__Excerpted records__
>>>
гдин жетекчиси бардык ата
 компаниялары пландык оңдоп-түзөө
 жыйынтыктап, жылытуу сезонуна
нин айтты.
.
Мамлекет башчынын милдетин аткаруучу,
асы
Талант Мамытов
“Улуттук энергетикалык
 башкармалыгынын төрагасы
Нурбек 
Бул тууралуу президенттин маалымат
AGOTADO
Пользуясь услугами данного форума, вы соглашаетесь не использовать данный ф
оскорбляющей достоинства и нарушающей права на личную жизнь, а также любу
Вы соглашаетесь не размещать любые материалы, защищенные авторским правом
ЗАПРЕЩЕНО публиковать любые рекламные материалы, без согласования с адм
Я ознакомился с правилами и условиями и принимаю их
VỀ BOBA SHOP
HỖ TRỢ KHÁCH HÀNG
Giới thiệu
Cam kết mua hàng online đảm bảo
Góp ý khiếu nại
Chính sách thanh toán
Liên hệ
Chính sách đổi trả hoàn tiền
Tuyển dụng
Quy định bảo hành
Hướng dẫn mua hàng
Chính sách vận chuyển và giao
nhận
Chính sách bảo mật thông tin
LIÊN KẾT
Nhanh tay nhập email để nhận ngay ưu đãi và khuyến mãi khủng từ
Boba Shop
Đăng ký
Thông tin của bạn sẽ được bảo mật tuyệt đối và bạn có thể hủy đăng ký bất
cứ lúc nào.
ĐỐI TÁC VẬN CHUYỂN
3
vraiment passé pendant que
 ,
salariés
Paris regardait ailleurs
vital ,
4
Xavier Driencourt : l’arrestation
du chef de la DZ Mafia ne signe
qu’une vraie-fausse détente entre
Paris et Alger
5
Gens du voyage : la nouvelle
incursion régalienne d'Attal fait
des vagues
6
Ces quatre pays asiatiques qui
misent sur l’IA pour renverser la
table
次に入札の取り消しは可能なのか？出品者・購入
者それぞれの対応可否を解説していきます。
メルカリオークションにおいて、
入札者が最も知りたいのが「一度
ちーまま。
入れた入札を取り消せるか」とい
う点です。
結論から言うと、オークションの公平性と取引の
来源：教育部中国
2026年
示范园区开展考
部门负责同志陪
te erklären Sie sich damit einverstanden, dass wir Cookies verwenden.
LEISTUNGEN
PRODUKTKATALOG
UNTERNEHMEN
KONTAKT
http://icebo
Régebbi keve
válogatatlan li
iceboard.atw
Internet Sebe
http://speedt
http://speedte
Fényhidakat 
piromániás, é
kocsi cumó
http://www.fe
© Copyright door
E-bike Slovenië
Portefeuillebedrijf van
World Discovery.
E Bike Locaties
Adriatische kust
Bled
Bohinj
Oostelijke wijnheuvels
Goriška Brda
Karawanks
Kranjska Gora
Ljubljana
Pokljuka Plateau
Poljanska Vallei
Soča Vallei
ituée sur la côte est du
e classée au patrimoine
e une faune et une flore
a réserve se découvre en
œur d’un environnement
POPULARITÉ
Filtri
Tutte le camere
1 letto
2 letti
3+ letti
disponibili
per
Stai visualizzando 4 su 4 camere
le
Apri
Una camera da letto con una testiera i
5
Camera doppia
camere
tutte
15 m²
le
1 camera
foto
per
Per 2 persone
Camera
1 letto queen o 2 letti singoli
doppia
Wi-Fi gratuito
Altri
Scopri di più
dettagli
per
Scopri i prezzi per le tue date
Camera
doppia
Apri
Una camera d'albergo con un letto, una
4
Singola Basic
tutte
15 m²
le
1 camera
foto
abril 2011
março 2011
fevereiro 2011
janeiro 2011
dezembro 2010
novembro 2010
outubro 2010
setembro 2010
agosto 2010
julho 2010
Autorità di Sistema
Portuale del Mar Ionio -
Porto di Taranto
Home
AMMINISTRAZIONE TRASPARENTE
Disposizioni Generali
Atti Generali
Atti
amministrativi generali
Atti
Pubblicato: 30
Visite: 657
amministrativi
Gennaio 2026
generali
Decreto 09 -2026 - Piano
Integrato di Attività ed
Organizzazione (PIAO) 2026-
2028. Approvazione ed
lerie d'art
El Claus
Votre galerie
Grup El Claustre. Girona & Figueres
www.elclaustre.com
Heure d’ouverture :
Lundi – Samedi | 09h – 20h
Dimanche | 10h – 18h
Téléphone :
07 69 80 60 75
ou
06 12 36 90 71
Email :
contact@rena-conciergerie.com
<<<
__What you are asked to do__
In the records above, find the line with "Goriška Brda"; write out exactly that line and each one after it, stopping after the line with "outubro 2010".

__The completed task__
Goriška Brda
Karawanks
Kranjska Gora
Ljubljana
Pokljuka Plateau
Poljanska Vallei
Soča Vallei
ituée sur la côte est du
e classée au patrimoine
e une faune et une flore
a réserve se découvre en
œur d’un environnement
POPULARITÉ
Filtri
Tutte le camere
1 letto
2 letti
3+ letti
disponibili
per
Stai visualizzando 4 su 4 camere
le
Apri
Una camera da letto con una testiera i
5
Camera doppia
camere
tutte
15 m²
le
1 camera
foto
per
Per 2 persone
Camera
1 letto queen o 2 letti singoli
doppia
Wi-Fi gratuito
Altri
Scopri di più
dettagli
per
Scopri i prezzi per le tue date
Camera
doppia
Apri
Una camera d'albergo con un letto, una
4
Singola Basic
tutte
15 m²
le
1 camera
foto
abril 2011
março 2011
fevereiro 2011
janeiro 2011
dezembro 2010
novembro 2010
outubro 2010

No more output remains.